Guadalajara, Jal., Poetry is a type of exile,
it is a way out of oneself, which is not necessarily bad, but a way of understanding the human conditionsaid the Arab poet Najwan Darwish yesterday, in the presentation of his collection of poems exhausted on the cross at the International Book Fair (FIL) of Guadalajara.
Also a journalist and critic born in Jerusalem told this newspaper that the word exile is
beautiful, and the poets like it.
He remembered two memorable banishments, that of Adam and Eve, and that of Odin.
The cruelty of this exile is that the relationship between the person and their environment is severed. It seems that exiling someone from their natural context or environment is like exiling them from themselves..
He added that in his case the
relationship with the word exile is very specific. I come from a country that has been occupied by a colonial empire, and we have more than 6 million Palestinian refugees in the world. Even when you live in your country, you are exiled there. This concept is not something cultural, it is concrete, it is an everyday experience.
In contrast, he added that saying that
poetry is a home is a cliché discovered a few years agoinstead, is
build and deconstruct at the same time. The balance between the two is a natural process.
He mentioned that
many times poets want to talk about themselves, but I think that these discussions about poetry go against it. The worst thing in the world is a poet talking about his poetry.
The literary genre that develops, Darwish explained,
it is itself a struggle with language and with existence.
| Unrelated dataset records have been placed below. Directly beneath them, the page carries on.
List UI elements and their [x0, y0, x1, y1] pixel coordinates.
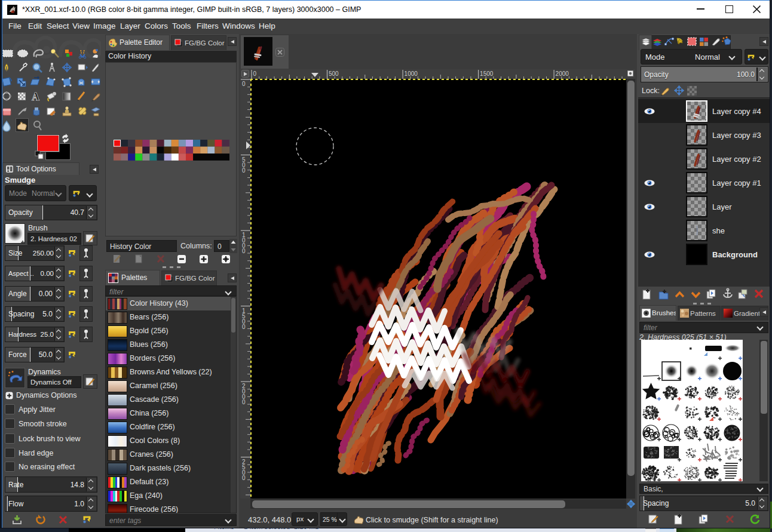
svg-text:1000: 1000 — [405, 70, 418, 77]
svg-text:0: 0 — [253, 70, 257, 77]
svg-text:2000: 2000 — [556, 70, 569, 77]
svg-text:A: A — [32, 91, 39, 103]
svg-text:0: 0 — [242, 475, 246, 481]
svg-text:0: 0 — [242, 248, 246, 254]
svg-text:500: 500 — [329, 70, 339, 77]
svg-text:0: 0 — [242, 324, 246, 330]
svg-text:1500: 1500 — [480, 70, 494, 77]
svg-text:0: 0 — [242, 399, 246, 405]
svg-text:0: 0 — [242, 167, 246, 174]
svg-text:0: 0 — [242, 81, 246, 87]
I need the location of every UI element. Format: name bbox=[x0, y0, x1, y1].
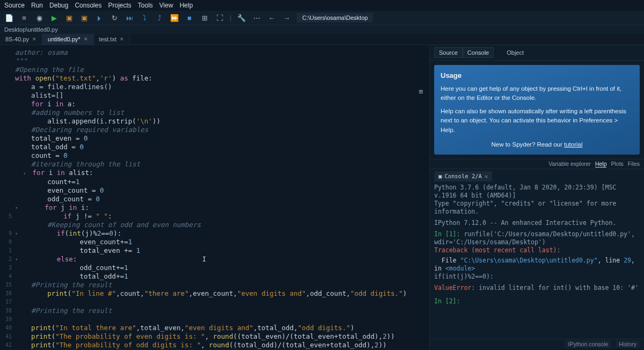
console-icon: ▣ bbox=[438, 172, 442, 180]
continue-icon[interactable]: ⏩ bbox=[170, 13, 179, 23]
code-line: alist=[] bbox=[15, 91, 63, 100]
tutorial-link[interactable]: tutorial bbox=[564, 141, 583, 148]
code-line: odd_count = 0 bbox=[15, 195, 100, 203]
code-line: else: I bbox=[20, 255, 206, 264]
help-title: Usage bbox=[441, 70, 633, 81]
tab-label: 8S-40.py bbox=[5, 36, 29, 42]
stop-icon[interactable]: ■ bbox=[185, 13, 194, 23]
refresh-icon[interactable]: ↻ bbox=[109, 13, 119, 23]
menu-source[interactable]: Source bbox=[4, 2, 25, 9]
tab-files[interactable]: Files bbox=[628, 161, 640, 167]
close-icon[interactable]: ✕ bbox=[84, 37, 88, 42]
close-icon[interactable]: ✕ bbox=[32, 37, 36, 42]
code-line: #Printing the result bbox=[15, 281, 112, 289]
code-line: for j in i: bbox=[20, 203, 89, 212]
step-out-icon[interactable]: ⤴ bbox=[155, 13, 164, 23]
console-line: File "C:\Users\osama\Desktop\untitled0.p… bbox=[434, 257, 640, 273]
menu-tools[interactable]: Tools bbox=[138, 2, 153, 9]
tab-file-1[interactable]: 8S-40.py ✕ bbox=[0, 34, 42, 45]
menu-help[interactable]: Help bbox=[180, 2, 193, 9]
step-into-icon[interactable]: ⤵ bbox=[140, 13, 149, 23]
console-line: if(int(j)%2==0): bbox=[434, 273, 640, 281]
forward-icon[interactable]: → bbox=[282, 13, 291, 23]
help-text: Help can also be shown automatically aft… bbox=[441, 107, 633, 135]
maximize-icon[interactable]: ⛶ bbox=[215, 13, 224, 23]
ipython-console[interactable]: ▣ Console 2/A ✕ Python 3.7.6 (default, J… bbox=[430, 169, 644, 339]
code-line: print("The probability of even digits is… bbox=[15, 332, 394, 341]
right-pane-tabs: Variable explorer Help Plots Files bbox=[430, 159, 644, 169]
menu-consoles[interactable]: Consoles bbox=[75, 2, 101, 9]
code-line: with open("test.txt",'r') as file: bbox=[15, 74, 152, 83]
code-line: total_even = 0 bbox=[15, 134, 87, 143]
console-prompt[interactable]: In [2]: bbox=[434, 297, 640, 305]
help-toolbar: Source Console Object bbox=[430, 45, 644, 61]
tab-file-3[interactable]: test.txt ✕ bbox=[94, 34, 130, 45]
code-line: print("The probability of odd digits is:… bbox=[15, 341, 386, 349]
options-icon[interactable]: ≡ bbox=[419, 87, 423, 96]
console-tab-label: Console 2/A bbox=[444, 172, 482, 180]
menubar: Source Run Debug Consoles Projects Tools… bbox=[0, 0, 644, 11]
breadcrumb: Desktop\untitled0.py bbox=[0, 25, 644, 34]
run-cell-next-icon[interactable]: ▣ bbox=[79, 13, 89, 23]
console-line: IPython 7.12.0 -- An enhanced Interactiv… bbox=[434, 219, 640, 227]
code-line: for i in a: bbox=[15, 100, 76, 108]
wrench-icon[interactable]: 🔧 bbox=[237, 13, 246, 23]
code-line: odd_count+=1 bbox=[15, 264, 128, 272]
tab-ipython[interactable]: IPython console bbox=[565, 340, 612, 348]
tab-file-2[interactable]: untitled0.py* ✕ bbox=[42, 34, 94, 45]
code-line: count = 0 bbox=[15, 151, 68, 160]
console-line: Type "copyright", "credits" or "license"… bbox=[434, 200, 640, 216]
main-split: ≡ author: osama """ #Opening the file wi… bbox=[0, 45, 644, 349]
menu-projects[interactable]: Projects bbox=[108, 2, 131, 9]
tab-history[interactable]: History bbox=[616, 340, 640, 348]
code-line: total_odd+=1 bbox=[15, 272, 128, 281]
code-line: a = file.readlines() bbox=[15, 83, 112, 91]
python-path-icon[interactable]: ⋯ bbox=[252, 13, 261, 23]
code-line: even_count+=1 bbox=[15, 238, 132, 246]
code-line: """ bbox=[15, 57, 27, 65]
close-icon[interactable]: ✕ bbox=[120, 37, 124, 42]
code-line: count+=1 bbox=[15, 178, 79, 186]
working-dir[interactable]: C:\Users\osama\Desktop bbox=[297, 13, 373, 23]
toolbar: 📄 ≡ ◉ ▶ ▣ ▣ ⏵ ↻ ⏭ ⤵ ⤴ ⏩ ■ ⊞ ⛶ | 🔧 ⋯ ← → … bbox=[0, 11, 644, 25]
run-icon[interactable]: ▶ bbox=[49, 13, 59, 23]
object-label: Object bbox=[507, 49, 524, 56]
code-line: #Declaring required variables bbox=[15, 126, 148, 134]
code-line: #Opening the file bbox=[15, 65, 84, 74]
code-line: total_odd = 0 bbox=[15, 143, 84, 151]
code-line: total_even += 1 bbox=[15, 246, 140, 255]
console-bottom-tabs: IPython console History bbox=[430, 339, 644, 349]
back-icon[interactable]: ← bbox=[267, 13, 276, 23]
code-line: #Keeping count of odd and even numbers bbox=[15, 221, 201, 229]
console-tab[interactable]: ▣ Console 2/A ✕ bbox=[434, 171, 492, 181]
code-line: ▾ for i in alist: bbox=[15, 169, 93, 178]
console-line: In [1]: runfile('C:/Users/osama/Desktop/… bbox=[434, 230, 640, 246]
code-line: #adding numbers to list bbox=[15, 108, 124, 117]
editor-tabs: 8S-40.py ✕ untitled0.py* ✕ test.txt ✕ bbox=[0, 34, 644, 45]
menu-view[interactable]: View bbox=[159, 2, 173, 9]
code-line: if(int(j)%2==0): bbox=[20, 229, 121, 238]
help-source-tab[interactable]: Source bbox=[434, 47, 463, 58]
tab-variable-explorer[interactable]: Variable explorer bbox=[548, 161, 591, 167]
tab-help[interactable]: Help bbox=[595, 161, 607, 167]
code-line: even_count = 0 bbox=[15, 186, 104, 195]
step-over-icon[interactable]: ⏭ bbox=[125, 13, 134, 23]
menu-run[interactable]: Run bbox=[31, 2, 43, 9]
open-file-icon[interactable]: ≡ bbox=[19, 13, 29, 23]
code-editor[interactable]: ≡ author: osama """ #Opening the file wi… bbox=[0, 45, 429, 349]
code-line: if j != " ": bbox=[15, 212, 112, 221]
tab-label: untitled0.py* bbox=[48, 36, 80, 42]
layout-icon[interactable]: ⊞ bbox=[200, 13, 209, 23]
new-file-icon[interactable]: 📄 bbox=[4, 13, 14, 23]
code-line: alist.append(i.rstrip('\n')) bbox=[15, 117, 160, 126]
help-usage-box: Usage Here you can get help of any objec… bbox=[434, 65, 640, 155]
menu-debug[interactable]: Debug bbox=[49, 2, 68, 9]
record-icon[interactable]: ◉ bbox=[34, 13, 44, 23]
close-icon[interactable]: ✕ bbox=[485, 172, 488, 180]
run-cell-icon[interactable]: ▣ bbox=[64, 13, 74, 23]
code-line: author: osama bbox=[15, 48, 68, 57]
console-line: Python 3.7.6 (default, Jan 8 2020, 20:23… bbox=[434, 184, 640, 200]
tab-plots[interactable]: Plots bbox=[611, 161, 623, 167]
help-console-tab[interactable]: Console bbox=[463, 47, 494, 58]
debug-icon[interactable]: ⏵ bbox=[94, 13, 104, 23]
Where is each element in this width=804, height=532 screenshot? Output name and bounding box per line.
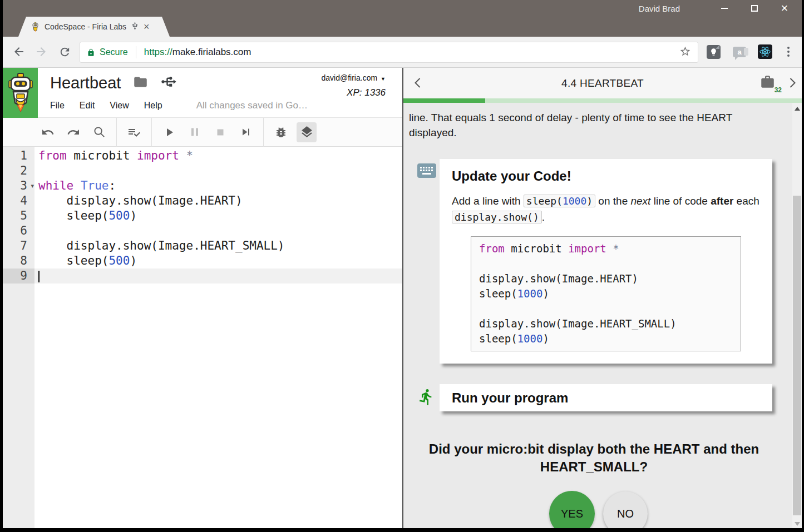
account-menu[interactable]: david@firia.com▼ xyxy=(322,73,386,82)
step-button[interactable] xyxy=(239,126,253,139)
usb-connect-icon[interactable] xyxy=(160,73,177,92)
maximize-icon xyxy=(751,5,758,12)
next-lesson-button[interactable] xyxy=(785,76,800,90)
code-text[interactable] xyxy=(34,269,402,284)
code-text[interactable]: from microbit import * xyxy=(34,148,402,163)
minimize-button[interactable] xyxy=(712,0,737,17)
app-header: Heartbeat File Edit View Help All ch xyxy=(3,68,402,118)
code-text[interactable]: sleep(500) xyxy=(34,208,402,223)
play-button[interactable] xyxy=(162,126,176,139)
three-dots-icon xyxy=(787,47,790,57)
xp-counter: XP: 1336 xyxy=(322,87,386,98)
lesson-code-snippet: from microbit import * display.show(Imag… xyxy=(471,236,741,351)
editor-line[interactable]: 6 xyxy=(3,223,402,238)
pause-button[interactable] xyxy=(188,126,201,139)
tab-close-icon[interactable]: × xyxy=(144,22,150,31)
lesson-progress-bar xyxy=(403,98,802,103)
layers-button[interactable] xyxy=(297,122,317,142)
refresh-button[interactable] xyxy=(56,43,73,60)
react-devtools-button[interactable] xyxy=(757,44,773,59)
editor-line[interactable]: 9 xyxy=(3,269,402,284)
editor-line[interactable]: 5 sleep(500) xyxy=(3,208,402,223)
tab-title: CodeSpace - Firia Labs xyxy=(45,22,126,31)
favicon-robot-icon xyxy=(31,22,40,32)
editor-line[interactable]: 8 sleep(500) xyxy=(3,253,402,269)
menu-view[interactable]: View xyxy=(110,101,129,111)
code-text[interactable]: display.show(Image.HEART_SMALL) xyxy=(34,238,402,253)
folder-icon[interactable] xyxy=(133,74,148,92)
yes-button[interactable]: YES xyxy=(549,491,595,528)
browser-profile-name[interactable]: David Brad xyxy=(639,4,680,13)
translate-chat-icon: a xyxy=(733,47,746,57)
lesson-question: Did your micro:bit display both the HEAR… xyxy=(413,440,775,476)
text-cursor xyxy=(38,271,40,282)
code-line: display.show(Image.HEART) xyxy=(479,271,733,286)
redo-button[interactable] xyxy=(67,126,80,139)
tab-strip: CodeSpace - Firia Labs × xyxy=(3,17,802,37)
toolbox-badge: 32 xyxy=(775,86,782,94)
bookmark-star-icon[interactable] xyxy=(679,46,691,59)
maximize-button[interactable] xyxy=(742,0,767,17)
lesson-title: 4.4 HEARTBEAT xyxy=(403,77,802,90)
translate-extension-button[interactable]: a xyxy=(732,44,747,59)
back-button[interactable] xyxy=(11,43,27,60)
run-checks-button[interactable] xyxy=(127,126,141,139)
update-card-title: Update your Code! xyxy=(452,168,760,184)
inline-code-chip: display.show() xyxy=(452,211,542,223)
code-text[interactable]: while True: xyxy=(34,178,402,193)
lesson-scrollbar[interactable] xyxy=(792,103,802,528)
browser-menu-button[interactable] xyxy=(781,44,796,59)
code-line: display.show(Image.HEART_SMALL) xyxy=(479,316,733,331)
search-button[interactable] xyxy=(92,126,106,139)
menu-file[interactable]: File xyxy=(50,101,65,111)
toolbox-button[interactable]: 32 xyxy=(760,74,775,92)
browser-window: David Brad × CodeSpace - Firia Labs × xyxy=(3,0,802,528)
line-number: 5 xyxy=(3,208,34,223)
editor-line[interactable]: 3▾while True: xyxy=(3,178,402,193)
update-card-instructions: Add a line with sleep(1000) on the next … xyxy=(452,193,760,225)
line-number: 3▾ xyxy=(3,178,34,193)
scroll-up-button[interactable] xyxy=(792,104,802,113)
menu-help[interactable]: Help xyxy=(144,101,162,111)
keep-lightbulb-icon xyxy=(707,45,721,59)
fold-caret-icon[interactable]: ▾ xyxy=(31,178,34,193)
editor-line[interactable]: 7 display.show(Image.HEART_SMALL) xyxy=(3,238,402,253)
browser-toolbar: Secure https://make.firialabs.com a xyxy=(3,37,802,68)
menu-edit[interactable]: Edit xyxy=(80,101,95,111)
keep-extension-button[interactable] xyxy=(706,44,721,59)
browser-tab[interactable]: CodeSpace - Firia Labs × xyxy=(18,17,170,37)
editor-line[interactable]: 4 display.show(Image.HEART) xyxy=(3,193,402,208)
runner-icon xyxy=(417,387,435,409)
line-number: 9 xyxy=(3,269,34,284)
forward-button[interactable] xyxy=(33,43,50,60)
update-code-card-wrap: Update your Code! Add a line with sleep(… xyxy=(440,159,772,364)
secure-lock-icon xyxy=(87,48,95,57)
line-number: 4 xyxy=(3,193,34,208)
line-number: 8 xyxy=(3,253,34,269)
editor-line[interactable]: 1from microbit import * xyxy=(3,148,402,163)
main-area: Heartbeat File Edit View Help All ch xyxy=(3,68,802,528)
code-text[interactable]: display.show(Image.HEART) xyxy=(34,193,402,208)
code-text[interactable] xyxy=(34,223,402,238)
undo-button[interactable] xyxy=(41,126,55,139)
chevron-down-icon: ▼ xyxy=(381,76,386,82)
omnibox-divider xyxy=(136,46,136,58)
editor-line[interactable]: 2 xyxy=(3,163,402,178)
save-status: All changes saved in Go… xyxy=(196,100,308,111)
lesson-header: 4.4 HEARTBEAT 32 xyxy=(403,68,802,98)
address-bar[interactable]: Secure https://make.firialabs.com xyxy=(80,42,698,63)
line-number: 2 xyxy=(3,163,34,178)
scrollbar-thumb[interactable] xyxy=(793,196,801,515)
stop-button[interactable] xyxy=(214,126,227,139)
scroll-down-button[interactable] xyxy=(792,519,802,528)
close-button[interactable]: × xyxy=(772,0,797,17)
url-text: https://make.firialabs.com xyxy=(144,47,251,58)
briefcase-icon xyxy=(760,74,775,90)
code-text[interactable] xyxy=(34,163,402,178)
code-text[interactable]: sleep(500) xyxy=(34,253,402,269)
code-editor[interactable]: 1from microbit import *23▾while True:4 d… xyxy=(3,147,402,528)
code-line xyxy=(479,256,733,271)
debug-button[interactable] xyxy=(274,126,288,139)
no-button[interactable]: NO xyxy=(603,491,648,528)
project-title[interactable]: Heartbeat xyxy=(50,74,121,92)
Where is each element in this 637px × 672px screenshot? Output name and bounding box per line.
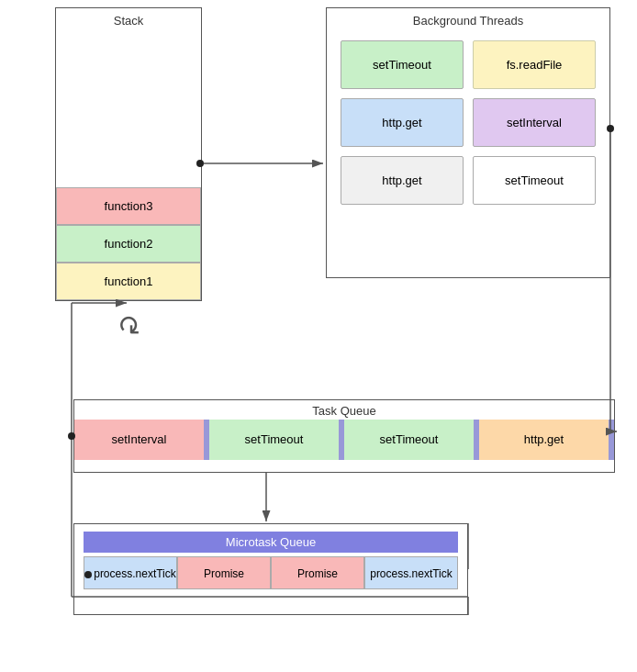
bg-item-settimeout: setTimeout xyxy=(341,40,464,89)
task-queue-box: Task Queue setInterval setTimeout setTim… xyxy=(73,399,615,473)
tq-item-setinterval: setInterval xyxy=(74,420,204,460)
bg-threads-box: Background Threads setTimeout fs.readFil… xyxy=(326,7,610,278)
microtask-items: process.nextTick Promise Promise process… xyxy=(84,556,458,589)
bg-threads-grid: setTimeout fs.readFile http.get setInter… xyxy=(327,31,609,214)
microtask-label: Microtask Queue xyxy=(84,532,458,553)
diagram: Stack function3 function2 function1 Back… xyxy=(0,0,637,672)
task-queue-label: Task Queue xyxy=(74,400,614,420)
mt-item-processnexttick-2: process.nextTick xyxy=(364,556,458,589)
tq-divider-4 xyxy=(609,420,614,460)
microtask-box: Microtask Queue process.nextTick Promise… xyxy=(73,523,468,615)
bg-item-setinterval: setInterval xyxy=(473,98,596,147)
tq-item-httpget: http.get xyxy=(479,420,609,460)
bg-item-httpget-1: http.get xyxy=(341,98,464,147)
mt-item-promise-2: Promise xyxy=(271,556,364,589)
stack-item-func1: function1 xyxy=(56,263,201,300)
mt-item-processnexttick-1: process.nextTick xyxy=(84,556,177,589)
stack-label: Stack xyxy=(56,8,201,31)
task-queue-items: setInterval setTimeout setTimeout http.g… xyxy=(74,420,614,460)
bg-item-settimeout-2: setTimeout xyxy=(473,156,596,205)
bg-item-fsreadfile: fs.readFile xyxy=(473,40,596,89)
stack-item-func2: function2 xyxy=(56,225,201,263)
dot-icon xyxy=(84,571,92,578)
loop-arrow-icon: ↺ xyxy=(117,308,140,341)
tq-item-settimeout-1: setTimeout xyxy=(209,420,339,460)
mt-item-promise-1: Promise xyxy=(177,556,271,589)
stack-items: function3 function2 function1 xyxy=(56,187,201,300)
bg-item-httpget-2: http.get xyxy=(341,156,464,205)
stack-box: Stack function3 function2 function1 xyxy=(55,7,202,301)
bg-threads-label: Background Threads xyxy=(327,8,609,31)
stack-item-func3: function3 xyxy=(56,187,201,225)
tq-item-settimeout-2: setTimeout xyxy=(344,420,474,460)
You are not sure if you have a pure or new look; that too is an invention of the poet. Poets talk about their wishes about poetry, but the reality is different from what the poem is..
Regarding the title of the poem, Exhausted on the cross, explained:
For me, Jesus, beyond religious meanings, is Palestinian and therefore belongs to me and I belong to him because we are from the same land. I see it in my people and I see my people in Jesus. I think our fight in Palestine is his fight. Beyond any religious position, he fought for freedom, social justice. Those are the things I see in Jesus.
In the prologue to the work, Raúl Zurita states that Darwish’s work “puts us again and again in front of the contours of something immemorial, almost unspeakable, which tells us that poetry is above all solidarity and compassion for every detail of the world: for that specific bread and oil, for that eternity of breakfast, for that land with its ‘graves near the river’”.